■ Requirement: How many lines in the records below hold the string "развития"? Answer with the number alone.

Items from a data source
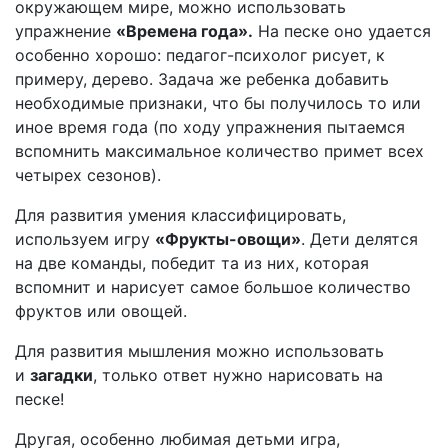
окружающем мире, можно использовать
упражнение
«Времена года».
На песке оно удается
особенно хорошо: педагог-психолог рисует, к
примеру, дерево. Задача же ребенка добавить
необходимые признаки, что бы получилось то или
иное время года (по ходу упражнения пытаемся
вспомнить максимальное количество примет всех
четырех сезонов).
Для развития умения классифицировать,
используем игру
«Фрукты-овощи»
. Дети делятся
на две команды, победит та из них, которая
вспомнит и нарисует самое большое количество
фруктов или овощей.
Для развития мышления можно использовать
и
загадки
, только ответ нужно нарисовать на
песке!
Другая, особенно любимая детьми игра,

--

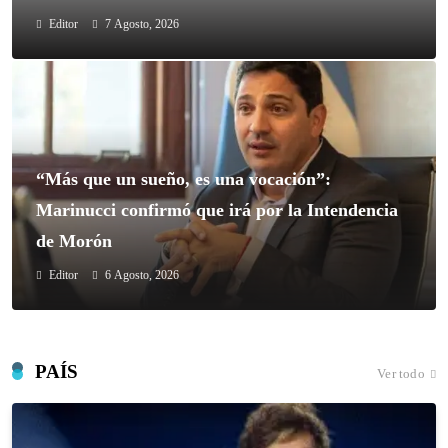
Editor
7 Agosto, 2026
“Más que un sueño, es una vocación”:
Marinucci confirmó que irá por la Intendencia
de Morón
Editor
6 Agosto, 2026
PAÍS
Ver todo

■ Output of the exercise: 2